John Simm's incarnation of the Master may in fact be my least favourite. I don't love to hate him--he was just plain annoying in his episodes with Tennant. But I guess he's not so bad in "World and Time Enough", though even if I hadn't known about him being in this season I would have wondered why that guy had all the makeup and the phony accent. It seems really clear that whoever was in charged of promotion for Doctor Who this season fucked up in spoiling Simm's role--it would have been more satisfying to be surprised. Even so, I think it would have been better to go subtler with the makeup and maybe avoid the accent, it looks too much like a disguise.
What a bastard he is for making Bill love him in a relationship they apparently developed over years. Again, poor Bill. I hope something happens in part 2 that makes her end on the show not quite so miserable. Now the Doctor's seen the Brigadier and a companion turned into Cybermen. I guess it's not unlike Oswin getting turned into a Dalek. The Doctor's having to face more and more there's worse things that can happen to his companions than death. But we can't very well have the Doctor travelling without a companion, can we? He really shouldn't be alone but that's always going to be a point for drama, hopefully one that doesn't get exhausted--there needs to be some more companions who simply decide to leave, it's not going to look good if every companion gets killed or locked in a cursed dimension/time zone. If it keeps happening, the Doctor's going to look like an asshole for letting anyone travel with him.

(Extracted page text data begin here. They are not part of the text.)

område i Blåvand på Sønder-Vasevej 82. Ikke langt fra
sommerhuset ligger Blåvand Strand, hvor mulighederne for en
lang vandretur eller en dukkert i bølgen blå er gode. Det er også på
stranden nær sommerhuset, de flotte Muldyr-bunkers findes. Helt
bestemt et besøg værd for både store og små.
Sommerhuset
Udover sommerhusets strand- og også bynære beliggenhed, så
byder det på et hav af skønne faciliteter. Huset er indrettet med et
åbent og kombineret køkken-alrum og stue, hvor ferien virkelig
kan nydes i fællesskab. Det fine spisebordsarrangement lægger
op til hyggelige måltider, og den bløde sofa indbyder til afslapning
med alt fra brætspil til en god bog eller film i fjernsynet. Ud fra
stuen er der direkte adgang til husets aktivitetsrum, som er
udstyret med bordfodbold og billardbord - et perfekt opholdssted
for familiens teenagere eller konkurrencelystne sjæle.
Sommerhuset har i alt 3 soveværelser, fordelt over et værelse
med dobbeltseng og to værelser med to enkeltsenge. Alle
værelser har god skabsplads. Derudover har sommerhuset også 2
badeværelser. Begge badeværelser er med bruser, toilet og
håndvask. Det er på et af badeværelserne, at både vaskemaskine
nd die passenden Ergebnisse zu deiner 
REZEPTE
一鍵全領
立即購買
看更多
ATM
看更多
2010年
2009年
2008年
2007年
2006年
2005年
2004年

If this regeneration at the beginning is only a tease, it would be the second one this season, which leads me to think it's not. I'm more impressed with Capaldi's hair, though, which almost looks full Pertwee. It's appropriate we see him using Venusian Aikido in this episode. I also liked the Doctor calling out Bill for moralising while eating a ham sandwich, perhaps confirming that one of the few things I liked about the Sixth Doctor era, the Doctor becoming a vegetarian, is still true.
Twitter Sonnet #1006
Redeeming soups absorb reversal bread.
Upon a cracker plate they'll matter not.
In nebulae the spinning lobster's red.
In ocean noise it's green as mint and pot.
Imposter panoplies import a drip.
In time to tinkling talcum snow it sang.
A message bow impressed an arrow tip.
Articulate illumination sprang.
Descending suns of pulp detect a shell.
Tornado paper wrapped about the eye.
A caution sign adorned the gilded well.
In alloy wet we baked an armoured pie.
Accounts align condemning numbers through.
Gestating digits grab the pipe of glue.